Introduction
With the rapid development of computer technology, modeling and simulation (M&S) has become a valuable tool to solve practical engineering problems. For engineering projects with high-standard requirements, it is desirable to know how reliable the simulation model is. Therefore, model verification and validation (V&V) is proposed to assess the accuracy and reliability of the model [1]. Model validation is the process of determining the degree to which a model is an accurate representation of the real world from the perspective of the intended uses of the model [2]. Decision making is usually a challenge problem because of its uncertainty input and limited samples due to the costs of experiments. However, model validation provides more confidence for decision makers when improving prediction accuracy at the same time. The goal of model validation is to ensure the simulation model with enough accuracy and to increase the prediction credibility of simulation models through comparing simulation model with experimental performance measures.
Model validation, which is a fundamental concept proposed by the U.S. Department of Energy, is mainly used in reliability assessment and decision making for storage management of nuclear weapons at the beginning. Developing quantitative methods for model validation under uncertainty have attracted considerable interest. Professional societies and standards committees have played an important role in guiding development in model validation, seeing, for example, guides published by ASME [2], AIAA [3], NASA [4] and IEEE [5]. Oreskes [6] and Kleindorfer [7] demonstrated the meanings of model validation in terms of philosophy and methodology. Oberkampf et al. [8]–[10] summarized the model validation concept in computational fluid dynamics and presented a monograph and a comprehensive framework for model validation in scientific computing. Xiong et al. [11], Youn et al. [12], Oh et al. [13], Hu et al. [14] and Wu et al. [15] made some great contributions in model calibration considering model bias. In electromagnetic and power electronic engineering, Sevgi [16] and Mehrabadi [17], [18] made some great contributions in model validation.
Model validation requires measurement of the degree of agreement between the model output and the experimental observations, and can be performed quantitatively (validation metric) or qualitatively (graphical comparison). There are four main types of validation metrics [19-21], including classical hypothesis testing, Bayes factor, frequentist’s metric and area metric. The classical hypothesis testing and the Bayes factor only provide a binary (accept or reject) outcome, which does not give a quantitative assessment about the accuracy of the model. The frequentist’s metric gives a quantitative assessment of the mismatch between the predictions and the experimental observations, in which only the means of the two sets of populations are considered. The area metric [22] quantifies the difference between the predictions and the experimental observations by calculating the area between the cumulative distribution function (CDF) related to the model simulation output and the empirical distribution function based on the experimental observation data.
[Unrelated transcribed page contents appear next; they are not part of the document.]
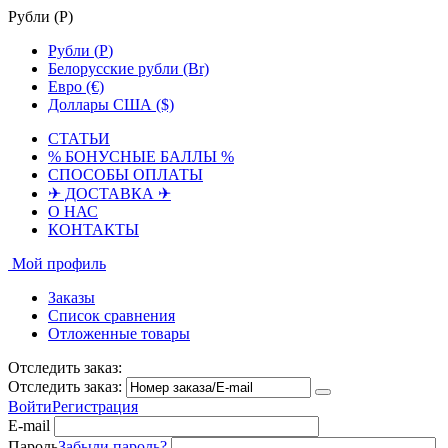
Рубли (
Р
)
Рубли (
Р
)
Белорусские рубли (Br)
Евро (€)
Доллары США ($)
СТАТЬИ
% БОНУСНЫЕ БАЛЛЫ %
СПОСОБЫ ОПЛАТЫ
✈ ДОСТАВКА ✈
О НАС
КОНТАКТЫ
Мой профиль
Заказы
Список сравнения
Отложенные товары
Отследить заказ:
Отследить заказ:
Войти
Регистрация
E-mail
Пароль
Забыли пароль?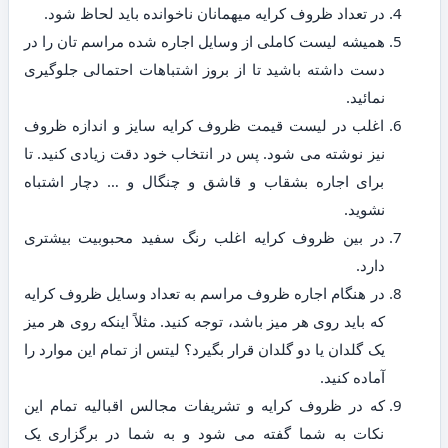
در تعداد ظروف کرایه میهمانان ناخوانده باید لحاظ شود.
همیشه لیست کاملی از وسایل اجاره شده مراسم تان را در
دست داشته باشید تا از بروز اشتباهات احتمالی جلوگیری
نمائید.
اغلب در لیست قیمت ظروف کرایه سایز و اندازه ظروف
نیز نوشته می شود. پس در انتخاب خود دقت زیادی کنید. تا
برای اجاره بشقاب و قاشق و چنگال و … دچار اشتباه
نشوید.
در بین ظروف کرایه اغلب رنگ سفید محبوبیت بیشتری
دارد.
در هنگام اجاره ظروف مراسم به تعداد وسایل ظروف کرایه
که باید روی هر میز باشد، توجه کنید. مثلاً اینکه روی هر میز
یک گلدان یا دو گلدان قرار بگیرد؟ لیتس از تمام این موارد را
آماده کنید.
که در ظروف کرایه و تشریفات مجالس اقبالیه تمام این
نکات به شما گفته می شود و به شما در برگزاری یک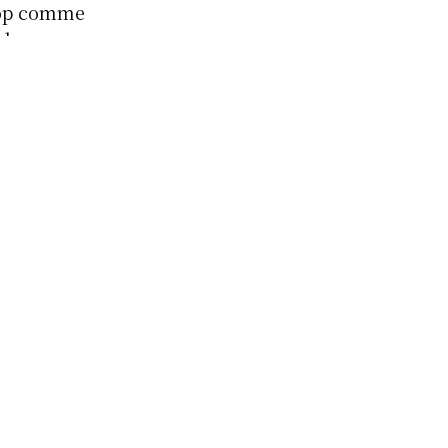
pHop comme
 des
ues,des news,
, du live, des
le.com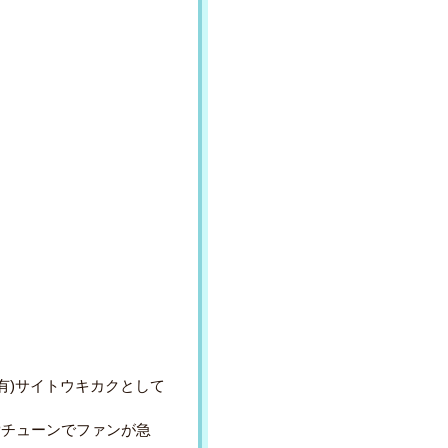
有)サイトウキカクとして
OPチューンでファンが急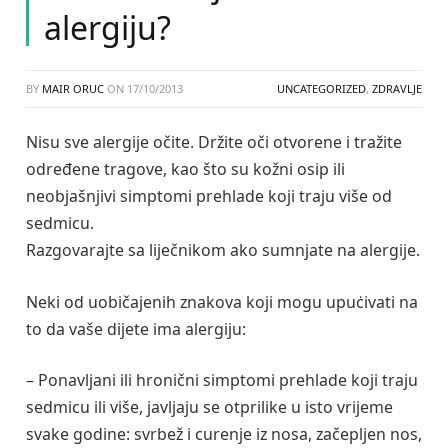
alergiju?
BY
MAIR ORUC
ON
17/10/2013
UNCATEGORIZED
,
ZDRAVLJE
Nisu sve alergije očite. Držite oči otvorene i tražite
određene tragove, kao što su kožni osip ili
neobjašnjivi simptomi prehlade koji traju više od
sedmicu.
Razgovarajte sa liječnikom ako sumnjate na alergije.
Neki od uobičajenih znakova koji mogu upuċivati na
to da vaše dijete ima alergiju:
– Ponavljani ili hronični simptomi prehlade koji traju
sedmicu ili više, javljaju se otprilike u isto vrijeme
svake godine: svrbež i curenje iz nosa, začepljen nos,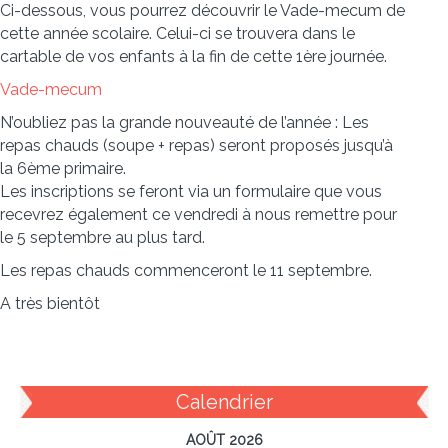
Ci-dessous, vous pourrez découvrir le Vade-mecum de
cette année scolaire. Celui-ci se trouvera dans le
cartable de vos enfants à la fin de cette 1ère journée.
Vade-mecum
N’oubliez pas la grande nouveauté de l’année : Les
repas chauds (soupe + repas) seront proposés jusqu’à
la 6ème primaire.
Les inscriptions se feront via un formulaire que vous
recevrez également ce vendredi à nous remettre pour
le 5 septembre au plus tard.
Les repas chauds commenceront le 11 septembre.
A très bientôt
Calendrier
AOÛT 2026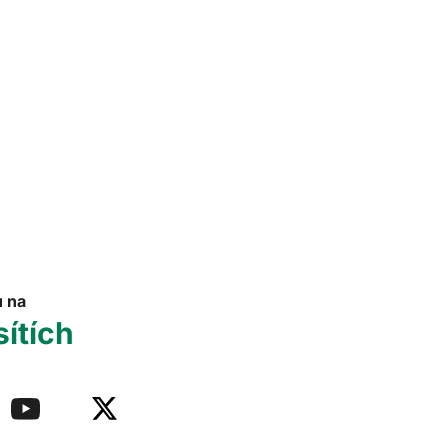
u na
sítích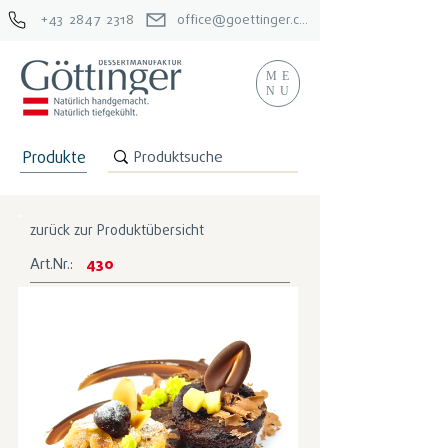
+43 2847 2318
office@goettinger.com
ME
NU
Produkte
zurück zur Produktübersicht
Art.Nr.:
430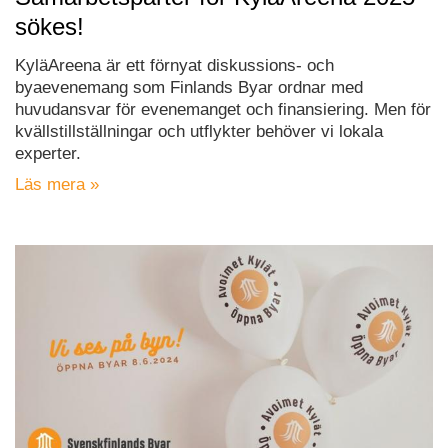
sökes!
KyläAreena är ett förnyat diskussions- och
byaevenemang som Finlands Byar ordnar med
huvudansvar för evenemanget och finansiering. Men för
kvällstillställningar och utflykter behöver vi lokala
experter.
Läs mera »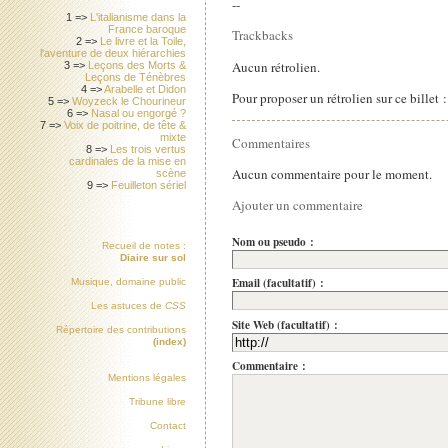
--
1 =>
L'italianisme dans la
France baroque
Trackbacks
2 =>
Le livre et la Toile,
l'aventure de deux hiérarchies
Aucun rétrolien.
3 =>
Leçons des Morts &
Leçons de Ténèbres
4 =>
Arabelle et Didon
Pour proposer un rétrolien sur ce billet 
5 =>
Woyzeck le Chourineur
6 =>
Nasal ou engorgé ?
7 =>
Voix de poitrine, de tête &
mixte
Commentaires
8 =>
Les trois vertus
cardinales de la mise en
Aucun commentaire pour le moment.
scène
9 =>
Feuilleton sériel
Ajouter un commentaire
Nom ou pseudo :
Recueil de notes :
Diaire sur sol
Email (facultatif) :
Musique, domaine public
Les astuces de
CSS
Site Web (facultatif) :
Répertoire des contributions
(index)
Commentaire :
Mentions légales
Tribune libre
Contact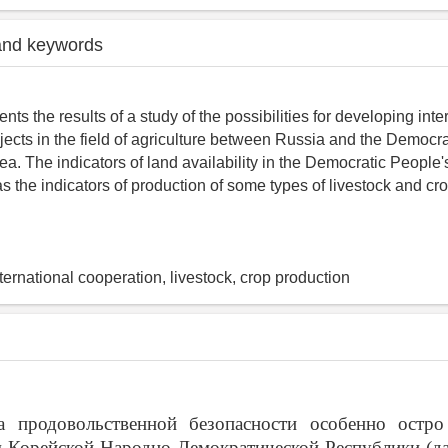
and keywords
ents the results of a study of the possibilities for developing inte
jects in the field of agriculture between Russia and the Democr
ea. The indicators of land availability in the Democratic People'
as the indicators of production of some types of livestock and cr
nternational cooperation, livestock, crop production
а продовольственной безопасности особенно остро
 Корейской Народно-Демократической Республики (д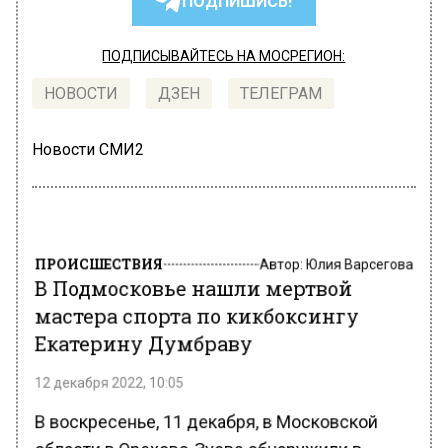
ПОДПИШИСЬ!
ПОДПИСЫВАЙТЕСЬ НА МОСРЕГИОН:
НОВОСТИ
ДЗЕН
ТЕЛЕГРАМ
Новости СМИ2
ПРОИСШЕСТВИЯ
Автор:
Юлия Варсегова
В Подмосковье нашли мертвой
мастера спорта по кикбоксингу
Екатерину Думбраву
12 декабря 2022, 10:05
В воскресенье, 11 декабря, в Московской
области в Орехово-Зуеве обнаружили в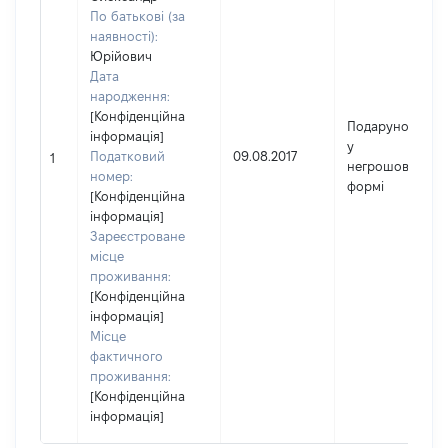
По батькові (за
наявності):
Юрійович
Дата
народження:
[Конфіденційна
Подарунок
інформація]
у
Податковий
09.08.2017
1
негрошовій
номер:
формі
[Конфіденційна
інформація]
Зареєстроване
місце
проживання:
[Конфіденційна
інформація]
Місце
фактичного
проживання:
[Конфіденційна
інформація]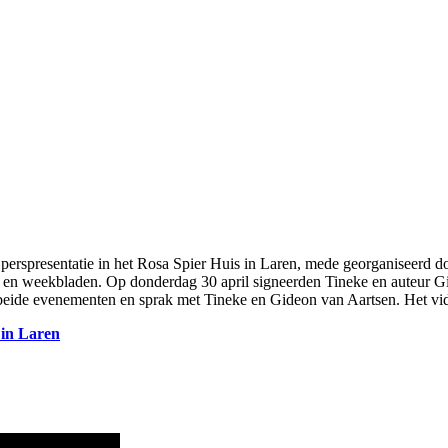
 perspresentatie in het Rosa Spier Huis in Laren, mede georganiseerd do
g- en weekbladen. Op donderdag 30 april signeerden Tineke en auteur G
eide evenementen en sprak met Tineke en Gideon van Aartsen. Het vide
 in Laren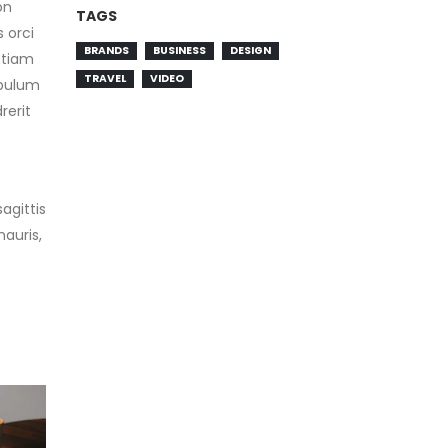
on
TAGS
 orci
BRANDS
BUSINESS
DESIGN
Etiam
TRAVEL
VIDEO
tibulum
rerit
agittis
auris,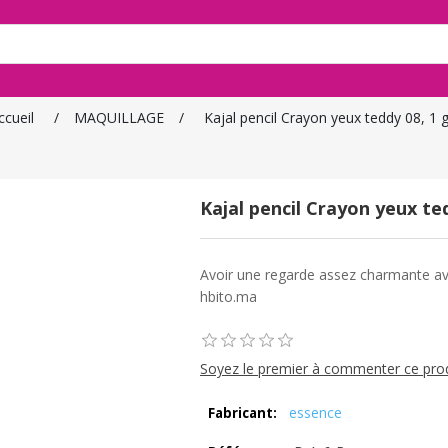
ccueil
/
MAQUILLAGE
/
Kajal pencil Crayon yeux teddy 08, 1 
Kajal pencil Crayon yeux ted
Avoir une regarde assez charmante ave
hbito.ma
Soyez le premier à commenter ce pro
essence
Fabricant: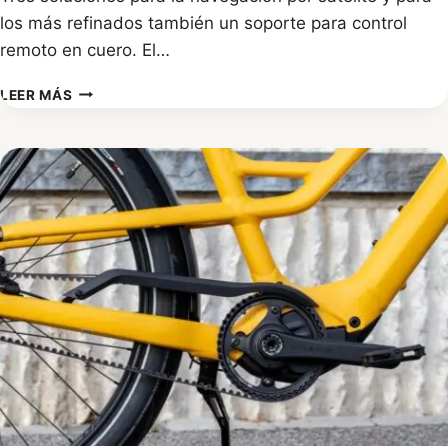
los más refinados también un soporte para control
remoto en cuero. El…
SUZUKI
LEER MÁS
KIZASHI
SPORT,
ACCESORIOS
ESPECÍFICOS
PARA
LA
BERLINA
DEPORTIVA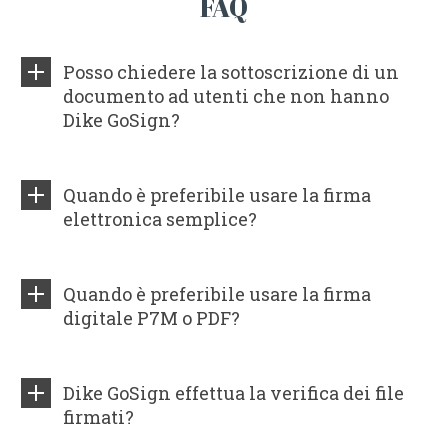
FAQ
Posso chiedere la sottoscrizione di un
documento ad utenti che non hanno
Dike GoSign?
Quando è preferibile usare la firma
elettronica semplice?
Quando è preferibile usare la firma
digitale P7M o PDF?
Dike GoSign effettua la verifica dei file
firmati?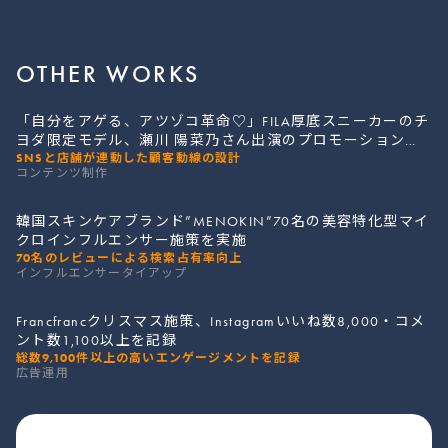
OTHER WORKS
「自分をアゲる、アツゾコ革命♡」FILA厚底スニーカーのチ
ヨダ限定モデル、瀬川 陽菜乃さん出演のプロモーションを
SNSと店舗が連動した顧客動線の設計
支援
コンテンツ制作
韓国スキンケアブランド”MENOKIN”70名の美容特化型マイ
クロインフルエンサー施策を実施
70名のレビューによる検索占有率向上
インフルエンサータイアップ
Francfrancクリスマス施策、Instagramいいね数8,000・コメ
ント数1,100以上を記録
総数9,100件以上の高いエンゲージメントを記録
広告運用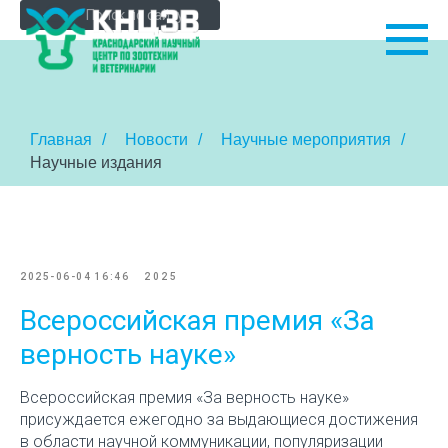
Главная
/
Новости
/
Научные мероприятия
/
Научные издания
2025-06-04 16:46
2025
Всероссийская премия «За
верность науке»
Всероссийская премия «За верность науке»
присуждается ежегодно за выдающиеся достижения
в области научной коммуникации, популяризации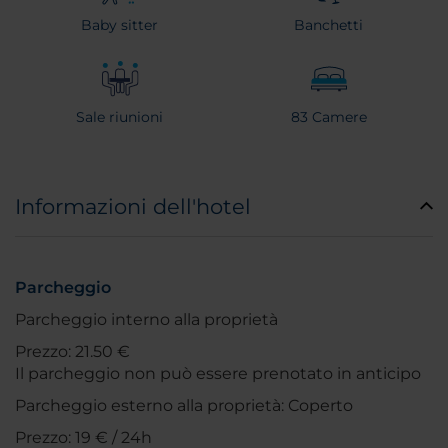
Baby sitter
Banchetti
Sale riunioni
83 Camere
Informazioni dell'hotel
Parcheggio
Parcheggio interno alla proprietà
Prezzo: 21.50 €
Il parcheggio non può essere prenotato in anticipo
Parcheggio esterno alla proprietà: Coperto
Prezzo: 19 € / 24h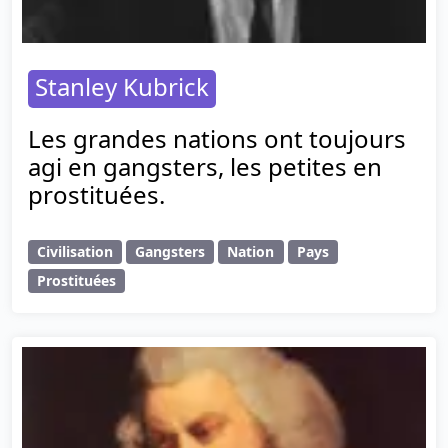
Stanley Kubrick
Les grandes nations ont toujours
agi en gangsters, les petites en
prostituées.
Civilisation
Gangsters
Nation
Pays
Prostituées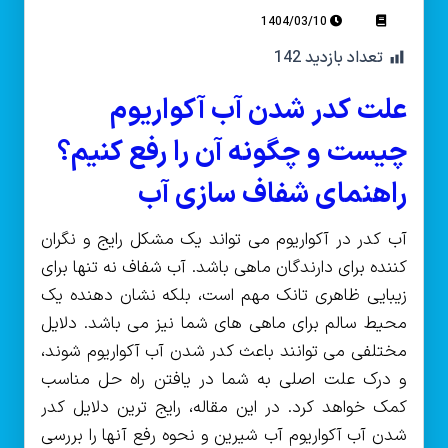
1404/03/10
تعداد بازدید
142
علت کدر شدن آب آکواریوم
چیست و چگونه آن را رفع کنیم؟
راهنمای شفاف سازی آب
آب کدر در آکواریوم می تواند یک مشکل رایج و نگران
کننده برای دارندگان ماهی باشد. آب شفاف نه تنها برای
زیبایی ظاهری تانک مهم است، بلکه نشان دهنده یک
محیط سالم برای ماهی های شما نیز می باشد. دلایل
مختلفی می توانند باعث کدر شدن آب آکواریوم شوند،
و درک علت اصلی به شما در یافتن راه حل مناسب
کمک خواهد کرد. در این مقاله، رایج ترین دلایل کدر
شدن آب آکواریوم آب شیرین و نحوه رفع آنها را بررسی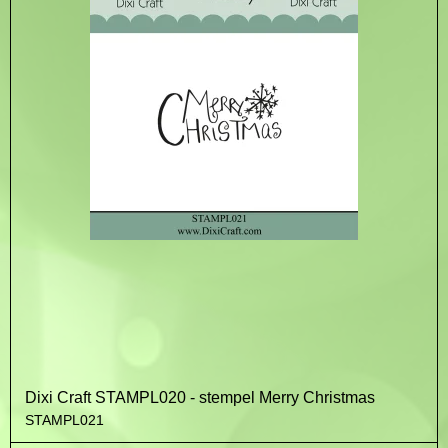
Dixi Craft STAMPL020 - stempel Merry Christmas
STAMPL021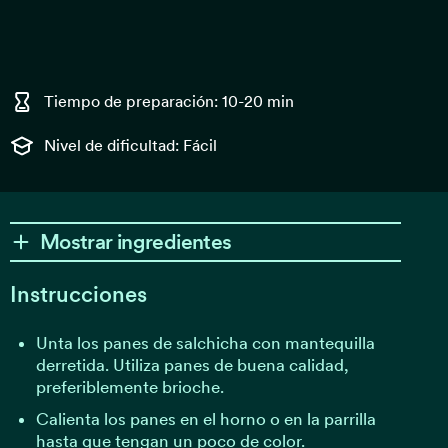
Tiempo de preparación: 10-20 min
Nivel de dificultad: Fácil
Mostrar ingredientes
Instrucciones
Unta los panes de salchicha con mantequilla
derretida. Utiliza panes de buena calidad,
preferiblemente brioche.
Calienta los panes en el horno o en la parrilla
hasta que tengan un poco de color.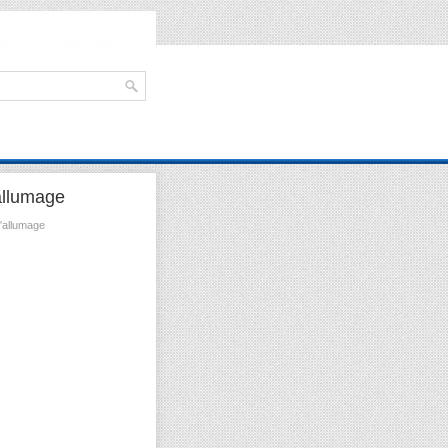
allumage
′allumage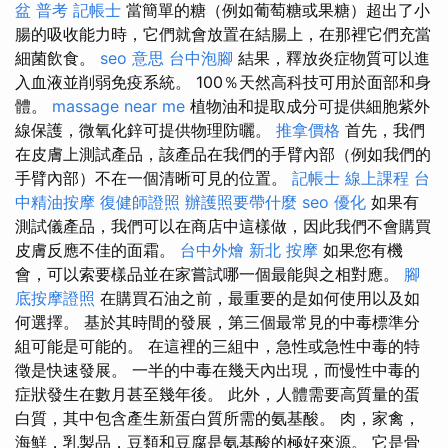
盆
普考 記帳士
當簡單的糖（例如葡萄糖或果糖）超出了小
腸的吸收能力時，它們就會放置在結腸上，在那裡它們充當
細菌飲食。
seo 意思
台中泡腳
結果，釋放炎症物質可以進
入血液並削弱免疫系統。 100％天然高科技可用於面部和身
體。
massage near me
植物油和提取成分可提供細胞紫外
線保護，微氧化鋅可提供物理防曬。
推拿價格
首先，我們
在皮膚上測試產品，該產品在我們的手臂內部（例如我們的
手臂內部）不在一個清晰可見的位置。
記帳士 線上課程
台
中精油按摩
復健師證照
辦護照要帶什麼
seo 優化
如果有
測試儀產品，我們可以在商店中這樣做，因此我們不會購買
皮膚反應不佳的面霜。
台中外燴
新北 按摩
如果您有機
會，可以索要樣品並在家嘗試哪一個最能與之相對應。
腳
底按摩證照
在購買石油之前，最重要的是如何使用以及如
何選擇。 基於其時間的發展，第三個最常見的中毒標準分
組可能是可能的。 在這裡的三組中，急性或急性中毒的特
徵是快速發展。 一半的中毒在幾天內出現，而慢性中毒的
症狀發生在數月甚至幾年後。 此外，人體需要高質量的蛋
白質，其中包含產生新蛋白質所需的氨基酸。 肉，家禽，
海鮮，乳製品，豆類和豆腐是氨基酸的極好來源。 它是骨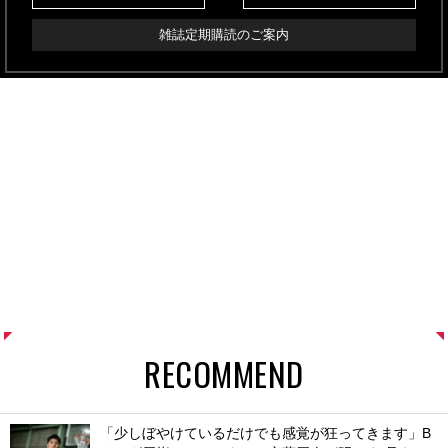
雑誌定期購読のご案内
RECOMMEND
「少しぼやけているだけでも感覚が狂ってきます」B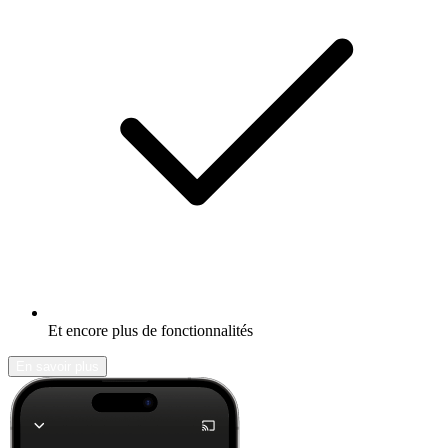
Et encore plus de fonctionnalités
En savoir plus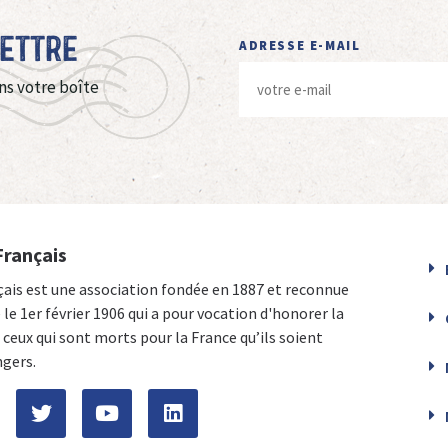
Lettre
ADRESSE E-MAIL
ns votre boîte
Français
çais est une association fondée en 1887 et reconnue
e le 1er février 1906 qui a pour vocation d'honorer la
ceux qui sont morts pour la France qu’ils soient
ngers.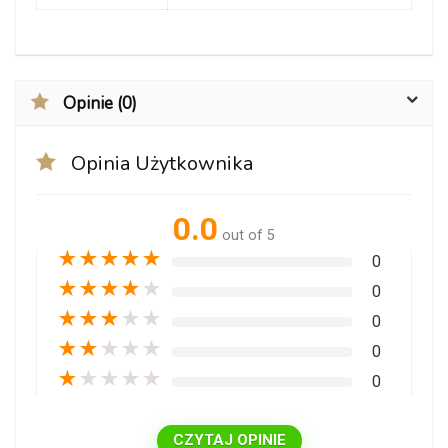
Opinie (0)
Opinia Użytkownika
0.0
out of 5
★
★
★
★
★
0
★
★
★
★
★
0
★
★
★
★
★
0
★
★
★
★
★
0
★
★
★
★
★
0
CZYTAJ OPINIE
The frequentist’s metric and area metric methods can provide a quantitative assessment of the model. Since the distributions of the predictions and experimental observations are considered in the area metric method, it can be considered as an extension of the frequentist’s metric. Based on these four model validation metrics, various model validation metrics have been developed. To solve correlated multiple responses of model validation, based on the multivariate probability integral transformation (PIT), Li et al. [23] generalized the area metric method and proposed the PIT area metric and t-pooling transformation. Wu et al. [24] established a validation area metric based on the component functions of model output, in which a calibration of conditional expectations is used. Zhao et al. [25] developed the Mahalanobis distance area metric to validate the simulation models with multiple correlated responses. Bi et al. [26] investigated uncertainty quantification metrics with varying statistical information based on Euclidian distance-based criteria, Mahalanobis distance-based criteria and Bhattacharyya distance-based criteria. Mullins et al. [27] investigated model validation under multiple uncertainty sources. In their work, the point-by-point approach is applied for the separation of aleatory and epistemic uncertainty sources.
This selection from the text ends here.